_Task to carry out:_
Give back each record precisely, pictures excluded.

********

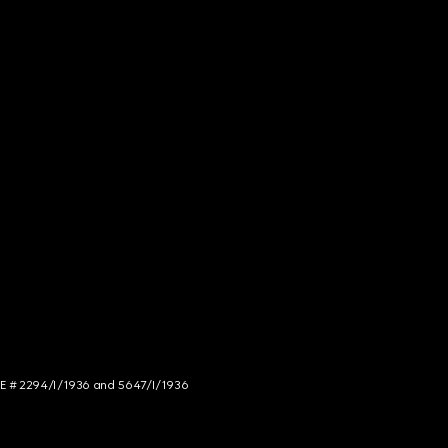
NCE # 2294/I/1936 and 5647/I/1936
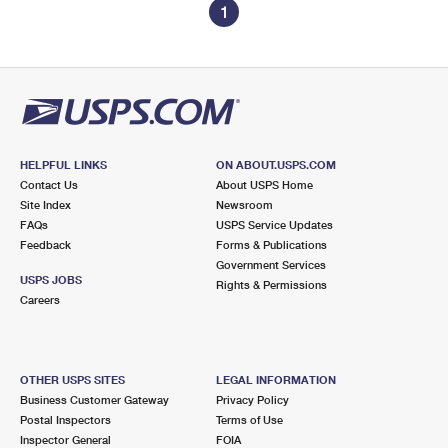
1
HELPFUL LINKS
ON ABOUT.USPS.COM
Contact Us
About USPS Home
Site Index
Newsroom
FAQs
USPS Service Updates
Feedback
Forms & Publications
Government Services
USPS JOBS
Rights & Permissions
Careers
OTHER USPS SITES
LEGAL INFORMATION
Business Customer Gateway
Privacy Policy
Postal Inspectors
Terms of Use
Inspector General
FOIA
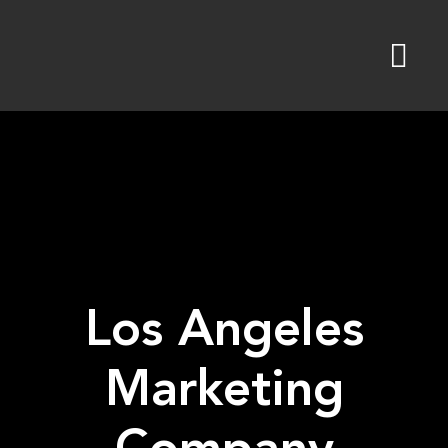
Skip
to
content
Los Angeles
Marketing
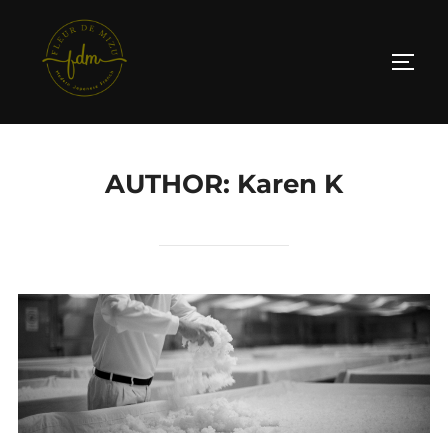
Skip
to
TOGG
content
AUTHOR:
Karen K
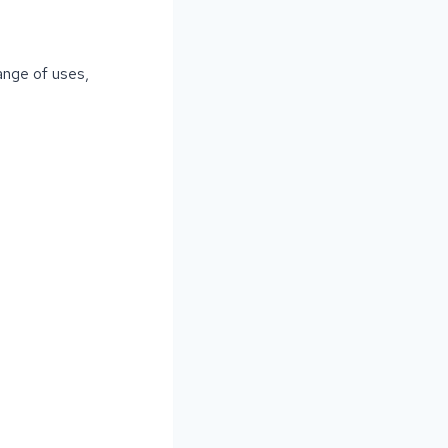
ange of uses,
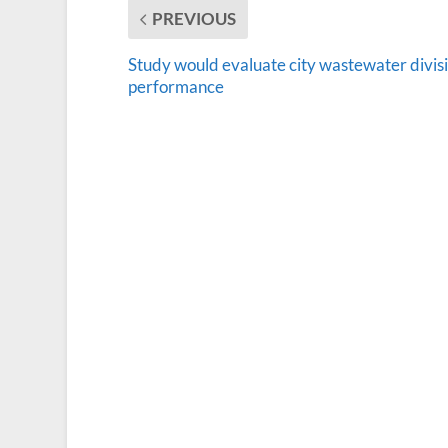
PREVIOUS
Study would evaluate city wastewater divis
performance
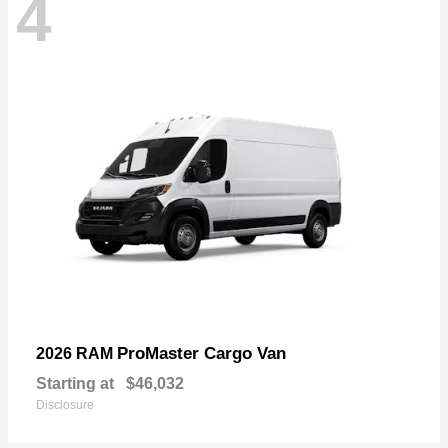
4
ProMaster Cargo Van
2026 RAM
Starting at
$46,032
Disclosure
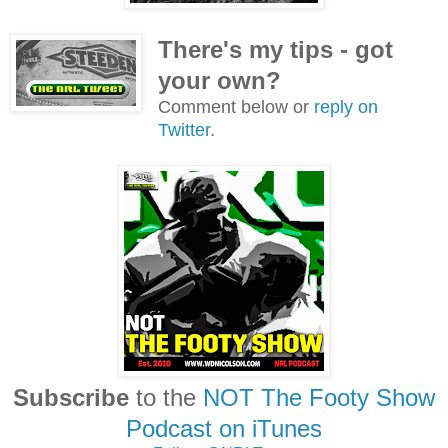
There's my tips - got
your own?
Comment below or
reply on
Twitter
.
Subscribe
to the
NOT The Footy Show
Podcast on iTunes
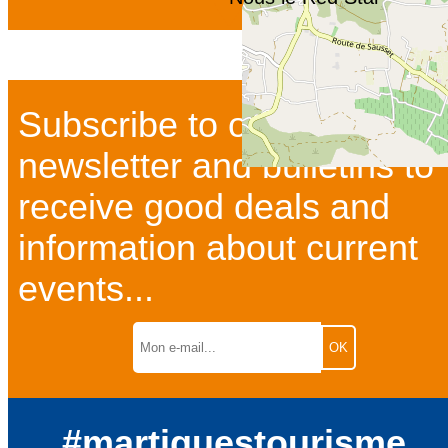
Subscribe to our
newsletter and bulletins to
receive good deals and
information about current
events...
#martiguestourisme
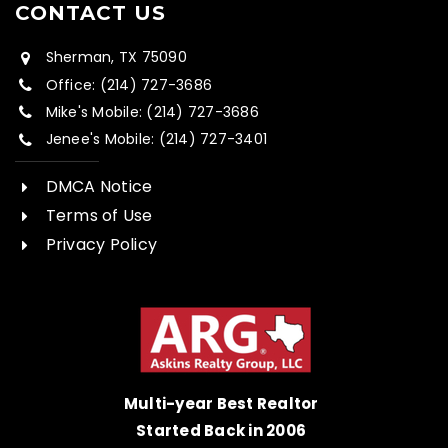
CONTACT US
Sherman, TX 75090
Office: (214) 727-3686
Mike's Mobile: (214) 727-3686
Jenee's Mobile: (214) 727-3401
DMCA Notice
Terms of Use
Privacy Policy
Multi-year Best Realtor
Started Back in 2006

********

_Response to the exercise:_
NCE # 2294/I/1936 and 5647/I/1936
1
HELPFUL LINKS
ON ABOUT.USPS.COM
Contact Us
About USPS Home
Site Index
Newsroom
FAQs
USPS Service Updates
Feedback
Forms & Publications
Government Services
USPS JOBS
Rights & Permissions
Careers
OTHER USPS SITES
LEGAL INFORMATION
Business Customer Gateway
Privacy Policy
Postal Inspectors
Terms of Use
Inspector General
FOIA
Skip
to
content
Los Angeles
Marketing
Skip
to
TOGG
content
AUTHOR:
Karen K
ange of uses,
PREVIOUS
Study would evaluate city wastewater divis
performance
4
ProMaster Cargo Van
2026 RAM
Starting at
$46,032
Disclosure
There's my tips - got
your own?
Comment below or
reply on
Twitter
.
Subscribe
to the
NOT The Footy Show
Podcast on iTunes
Subscribe to our
newsletter and bulletins to
receive good deals and
information about current
events...
#martiguestourisme
CONTACT US
Sherman, TX 75090
Office: (214) 727-3686
Mike's Mobile: (214) 727-3686
Jenee's Mobile: (214) 727-3401
DMCA Notice
Terms of Use
Privacy Policy
Multi-year Best Realtor
Started Back in 2006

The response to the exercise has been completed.